〈1分小説〉声なき片影の灯
夕砂
声なき片影の灯
名もなき一つの小さな光は、夜空に浮かぶ星の群れに埋もれるように、そこにあった。
星座にも属さず、誰の記録にも残らず、望遠鏡のレンズにもかからない。
そんな小さな星は、夜ごと変わらぬ場所から、人々をただ見守るのが好きだった。
何かを伝える手段もなければ、呼びかける声も持たない。
けれど星は、一つ一つちゃんと記憶していた。
灯りが落ちた部屋の奥で、声もなく肩をふるわせる人。
伸ばしかけた手を、そっと胸元に戻したまま動けない子ども。
行き先を持たないまま、信号のない交差点に立ち尽くす小さな背中。
誰にも呼ばれなくても、誰の目に映らなくても、それでも星は、それらを照らしていたかった。
夜の向こうで、いくつもの日が巡っていく。
人の営みも、涙も笑顔も、星には手が届かない。
けれど、その無力さすら美しいと、星はどこかで感じていた。
でも、星はときどき思うことがあった。
誰にも見つけられず、名も呼ばれず、ただ夜空に浮かび続けるだけの存在に、意味はあるのだろうかと。

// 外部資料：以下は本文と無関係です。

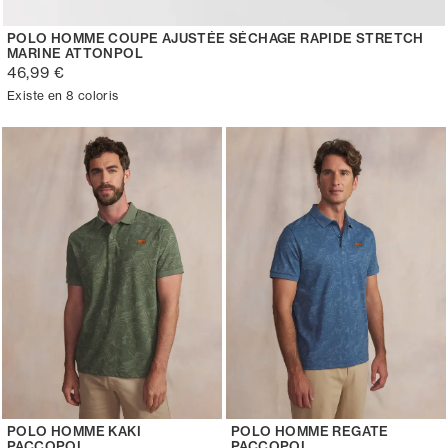
POLO HOMME COUPE AJUSTÉE SÉCHAGE RAPIDE STRETCH
MARINE ATTONPOL
46,99 €
Existe en 8 coloris
POLO HOMME KAKI
POLO HOMME REGATE
PACCOPOL
PACCOPOL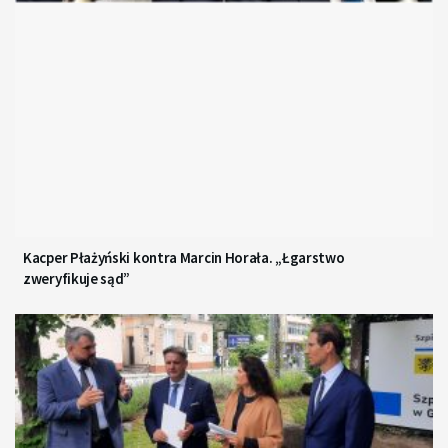
Kacper Płażyński kontra Marcin Horała. „Łgarstwo
zweryfikuje sąd”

人の時間には触れられない。何かを変えることもできない。
それでも夜が来れば、また当たり前のように光を灯していた。
誰かがふと顔を上げたとき、空に光がないよりは、あるほうがいいはずだ。
ただそれだけの理由で、星は今夜も、そっと光を灯す。
そんなある晩、一人の少女が歩いていた。
ゆっくりと、何かを引きずるようにして。
声にならない思いを抱えたまま、ふと顔を上げたその先に、夜空が広がっていた。
無数に散りばめられた星たちは美しく光り輝いていた。
でも、少女はその影にある小さな星に、目を奪われた。
少しでも瞬きをしたら、見失ってしまいそうなほどの儚い光。
「ここにも、ちゃんと光ってるのがいるんだね。」
手を伸ばした少女の声は夜空へ、すうっと溶けていった。
小さな人間の声は、たしかに星に届いていた。
声を持っていない星は、何も返すことはできない。
けれど、その夜はほんの少しだけ、強い光を放ってみた。
誰にも気づかれなくても、名がなくても、
真っ暗な夜に寄り添うために、ここにいる。
その光が、だれかの夜にひとしずくでも届いたのなら、
それこそが"光る"ということなのだと、星は初めて知らされた。